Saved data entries
---*---
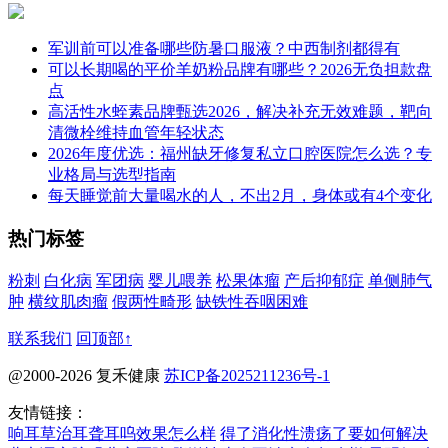
军训前可以准备哪些防暑口服液？中西制剂都得有
可以长期喝的平价羊奶粉品牌有哪些？2026无负担款盘
点
高活性水蛭素品牌甄选2026，解决补充无效难题，靶向
清微栓维持血管年轻状态
2026年度优选：福州缺牙修复私立口腔医院怎么选？专
业格局与选型指南
每天睡觉前大量喝水的人，不出2月，身体或有4个变化
热门标签
粉刺
白化病
军团病
婴儿喂养
松果体瘤
产后抑郁症
单侧肺气
肿
横纹肌肉瘤
假两性畸形
缺铁性吞咽困难
联系我们
回顶部↑
@2000-2026 复禾健康
苏ICP备2025211236号-1
友情链接：
响耳草治耳聋耳呜效果怎么样
得了消化性溃疡了要如何解决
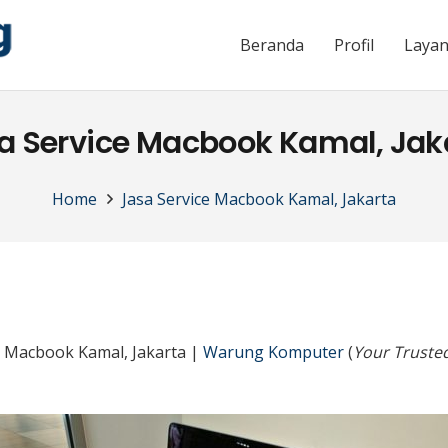
Beranda
Profil
Laya
a Service Macbook Kamal, Jak
Home
Jasa Service Macbook Kamal, Jakarta
e Macbook Kamal, Jakarta |
Warung Komputer
(
Your Trusted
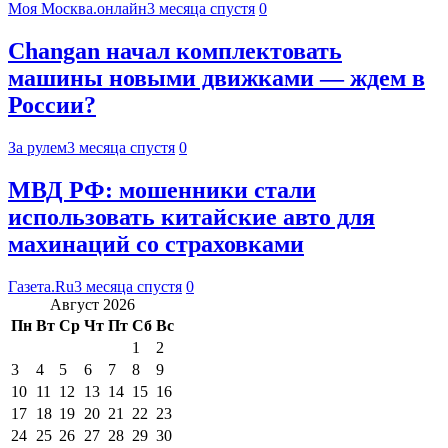
Моя Москва.онлайн
3 месяца спустя
0
Changan начал комплектовать
машины новыми движками — ждем в
России?
За рулем
3 месяца спустя
0
МВД РФ: мошенники стали
использовать китайские авто для
махинаций со страховками
Газета.Ru
3 месяца спустя
0
Август 2026
Пн
Вт
Ср
Чт
Пт
Сб
Вс
1
2
3
4
5
6
7
8
9
10
11
12
13
14
15
16
17
18
19
20
21
22
23
24
25
26
27
28
29
30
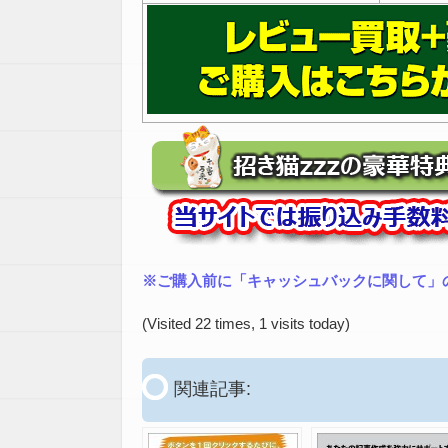
※ご購入前に「キャッシュバックに関して」
(Visited 22 times, 1 visits today)
関連記事:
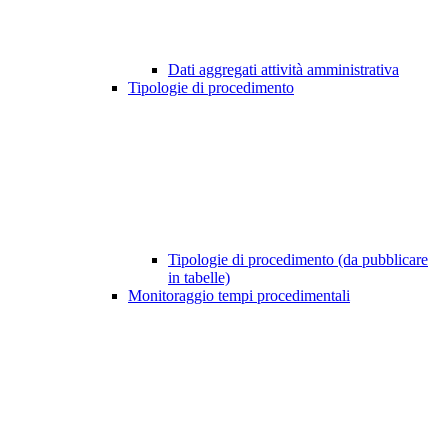
Dati aggregati attività amministrativa
Tipologie di procedimento
Tipologie di procedimento (da pubblicare
in tabelle)
Monitoraggio tempi procedimentali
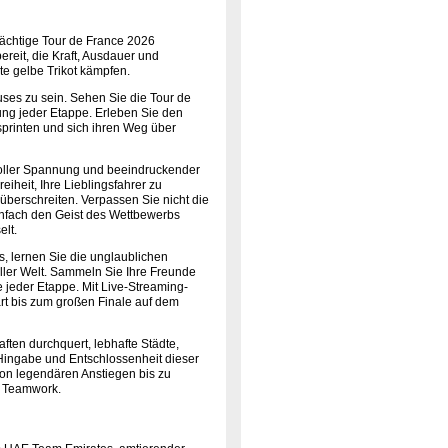
ächtige Tour de France 2026
reit, die Kraft, Ausdauer und
te gelbe Trikot kämpfen.
uses zu sein. Sehen Sie die Tour de
ung jeder Etappe. Erleben Sie den
sprinten und sich ihren Weg über
 voller Spannung und beeindruckender
iheit, Ihre Lieblingsfahrer zu
überschreiten. Verpassen Sie nicht die
infach den Geist des Wettbewerbs
elt.
s, lernen Sie die unglaublichen
ller Welt. Sammeln Sie Ihre Freunde
 jeder Etappe. Mit Live-Streaming-
t bis zum großen Finale auf dem
ten durchquert, lebhafte Städte,
Hingabe und Entschlossenheit dieser
 Von legendären Anstiegen bis zu
d Teamwork.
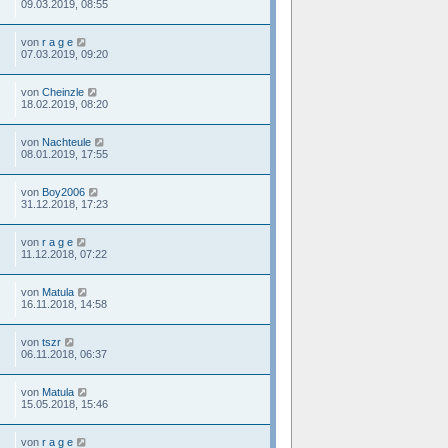
09.03.2019, 08:55
von
r a g e
07.03.2019, 09:20
von
Cheinzle
18.02.2019, 08:20
von
Nachteule
08.01.2019, 17:55
von
Boy2006
31.12.2018, 17:23
von
r a g e
11.12.2018, 07:22
von
Matula
16.11.2018, 14:58
von
tszr
06.11.2018, 06:37
von
Matula
15.05.2018, 15:46
von
r a g e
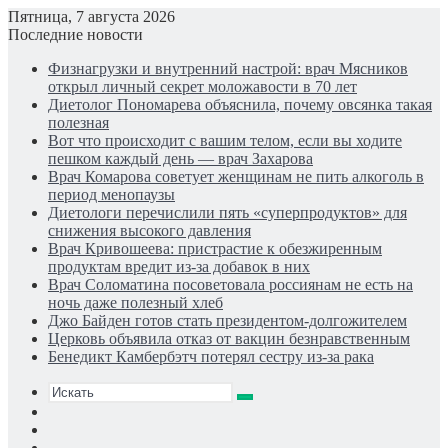
Пятница, 7 августа 2026
Последние новости
Физнагрузки и внутренний настрой: врач Мясников
открыл личный секрет моложавости в 70 лет
Диетолог Пономарева объяснила, почему овсянка такая
полезная
Вот что происходит с вашим телом, если вы ходите
пешком каждый день — врач Захарова
Врач Комарова советует женщинам не пить алкоголь в
период менопаузы
Диетологи перечислили пять «суперпродуктов» для
снижения высокого давления
Врач Кривошеева: пристрастие к обезжиренным
продуктам вредит из-за добавок в них
Врач Соломатина посоветовала россиянам не есть на
ночь даже полезный хлеб
Джо Байден готов стать президентом-долгожителем
Церковь объявила отказ от вакцин безнравственным
Бенедикт Камбербэтч потерял сестру из-за рака
Искать
Switch
skin
Sidebar
Случайная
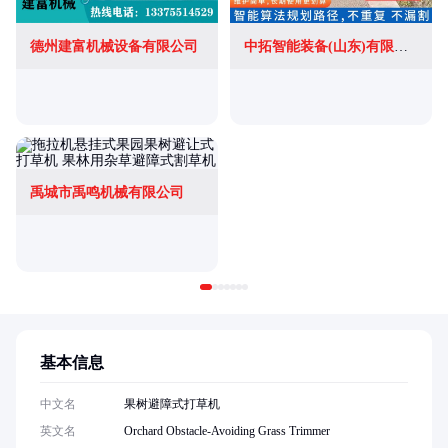
德州建富机械设备有限公司
中拓智能装备(山东)有限公司
禹城市禹鸣机械有限公司
基本信息
中文名
果树避障式打草机
英文名
Orchard Obstacle-Avoiding Grass Trimmer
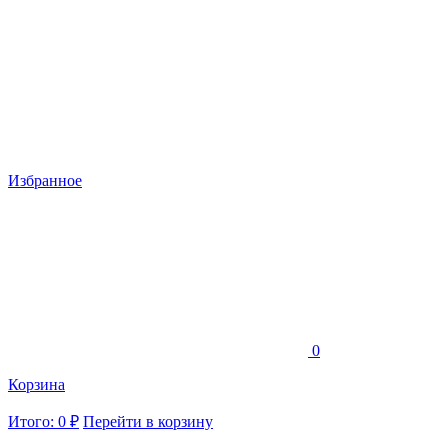
Избранное
0
Корзина
Итого: 0 ₽
Перейти в корзину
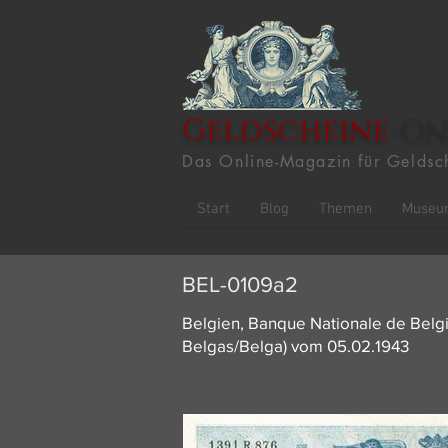
Geldscheine
-On
Das Online-Magazin für Geldsc
Start
Blog
Themen
Museu
BEL-0109a2
Belgien, Banque Nationale de Belgi
Belgas/Belga) vom 05.02.1943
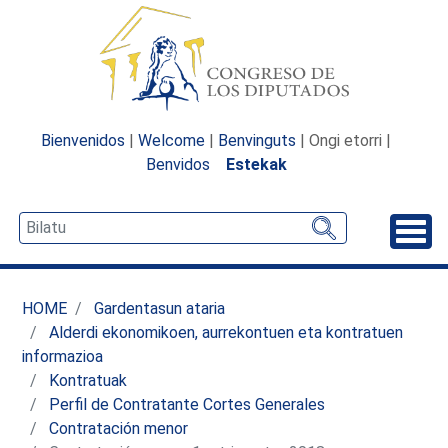
Bienvenidos
|
Welcome
|
Benvinguts
| Ongi etorri |
Benvidos
Estekak
Desp
HOME
Gardentasun ataria
Alderdi ekonomikoen, aurrekontuen eta kontratuen
informazioa
Kontratuak
Perfil de Contratante Cortes Generales
Contratación menor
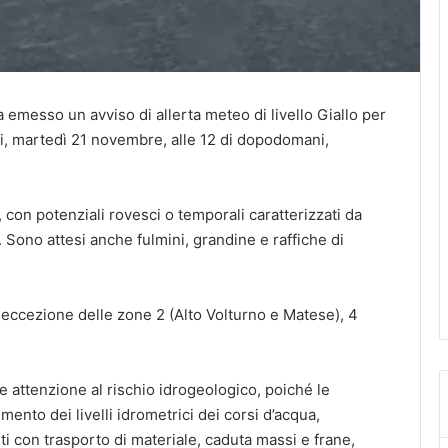
emesso un avviso di allerta meteo di livello Giallo per
ni, martedì 21 novembre, alle 12 di dopodomani,
 con potenziali rovesci o temporali caratterizzati da
 Sono attesi anche fulmini, grandine e raffiche di
d eccezione delle zone 2 (Alto Volturno e Matese), 4
re attenzione al rischio idrogeologico, poiché le
ento dei livelli idrometrici dei corsi d’acqua,
i con trasporto di materiale, caduta massi e frane,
---*---
**Instructions to follow**
Only the wording of the records is wanted: copy it all exactly and omit the pictures.

**Result**
军训前可以准备哪些防暑口服液？中西制剂都得有
可以长期喝的平价羊奶粉品牌有哪些？2026无负担款盘
点
高活性水蛭素品牌甄选2026，解决补充无效难题，靶向
清微栓维持血管年轻状态
2026年度优选：福州缺牙修复私立口腔医院怎么选？专
业格局与选型指南
每天睡觉前大量喝水的人，不出2月，身体或有4个变化
热门标签
粉刺
白化病
军团病
婴儿喂养
松果体瘤
产后抑郁症
单侧肺气
肿
横纹肌肉瘤
假两性畸形
缺铁性吞咽困难
联系我们
回顶部↑
@2000-2026 复禾健康
苏ICP备2025211236号-1
友情链接：
响耳草治耳聋耳呜效果怎么样
得了消化性溃疡了要如何解决
Beranda
Profil
Laya
a Service Macbook Kamal, Jak
Home
Jasa Service Macbook Kamal, Jakarta
e Macbook Kamal, Jakarta |
Warung Komputer
(
Your Trusted
Моя Москва.онлайн
3 месяца спустя
0
Changan начал комплектовать
машины новыми движками — ждем в
России?
За рулем
3 месяца спустя
0
МВД РФ: мошенники стали
использовать китайские авто для
махинаций со страховками
Газета.Ru
3 месяца спустя
0
Август 2026
Пн
Вт
Ср
Чт
Пт
Сб
Вс
1
2
3
4
5
6
7
8
9
10
11
12
13
14
15
16
17
18
19
20
21
22
23
24
25
26
27
28
29
30
※ご購入前に「キャッシュバックに関して」
(Visited 22 times, 1 visits today)
関連記事:
Dati aggregati attività amministrativa
Tipologie di procedimento
Tipologie di procedimento (da pubblicare
in tabelle)
Monitoraggio tempi procedimentali
ächtige Tour de France 2026
reit, die Kraft, Ausdauer und
te gelbe Trikot kämpfen.
uses zu sein. Sehen Sie die Tour de
ung jeder Etappe. Erleben Sie den
sprinten und sich ihren Weg über
 voller Spannung und beeindruckender
iheit, Ihre Lieblingsfahrer zu
überschreiten. Verpassen Sie nicht die
infach den Geist des Wettbewerbs
elt.
s, lernen Sie die unglaublichen
ller Welt. Sammeln Sie Ihre Freunde
 jeder Etappe. Mit Live-Streaming-
t bis zum großen Finale auf dem
ten durchquert, lebhafte Städte,
Hingabe und Entschlossenheit dieser
 Von legendären Anstiegen bis zu
d Teamwork.
09.03.2019, 08:55
von
r a g e
07.03.2019, 09:20
von
Cheinzle
18.02.2019, 08:20
von
Nachteule
08.01.2019, 17:55
von
Boy2006
31.12.2018, 17:23
von
r a g e
11.12.2018, 07:22
von
Matula
16.11.2018, 14:58
von
tszr
06.11.2018, 06:37
von
Matula
15.05.2018, 15:46
von
r a g e
Пятница, 7 августа 2026
Последние новости
Физнагрузки и внутренний настрой: врач Мясников
открыл личный секрет моложавости в 70 лет
Диетолог Пономарева объяснила, почему овсянка такая
полезная
Вот что происходит с вашим телом, если вы ходите
пешком каждый день — врач Захарова
Врач Комарова советует женщинам не пить алкоголь в
период менопаузы
Диетологи перечислили пять «суперпродуктов» для
снижения высокого давления
Врач Кривошеева: пристрастие к обезжиренным
продуктам вредит из-за добавок в них
Врач Соломатина посоветовала россиянам не есть на
ночь даже полезный хлеб
Джо Байден готов стать президентом-долгожителем
Церковь объявила отказ от вакцин безнравственным
Бенедикт Камбербэтч потерял сестру из-за рака
Искать
Switch
skin
Sidebar
Случайная
德州建富机械设备有限公司
中拓智能装备(山东)有限公司
禹城市禹鸣机械有限公司
基本信息
中文名
果树避障式打草机
英文名
Orchard Obstacle-Avoiding Grass Trimmer
Избранное
0
Корзина
Итого: 0 ₽
Перейти в корзину
Geldscheine
-On
Das Online-Magazin für Geldsc
Start
Blog
Themen
Museu
BEL-0109a2
Belgien, Banque Nationale de Belgi
Belgas/Belga) vom 05.02.1943
Bienvenidos
|
Welcome
|
Benvinguts
| Ongi etorri |
Benvidos
Estekak
Desp
HOME
Gardentasun ataria
Alderdi ekonomikoen, aurrekontuen eta kontratuen
informazioa
Kontratuak
Perfil de Contratante Cortes Generales
Contratación menor
emesso un avviso di allerta meteo di livello Giallo per
ni, martedì 21 novembre, alle 12 di dopodomani,
 con potenziali rovesci o temporali caratterizzati da
 Sono attesi anche fulmini, grandine e raffiche di
d eccezione delle zone 2 (Alto Volturno e Matese), 4
re attenzione al rischio idrogeologico, poiché le
ento dei livelli idrometrici dei corsi d’acqua,
i con trasporto di materiale, caduta massi e frane,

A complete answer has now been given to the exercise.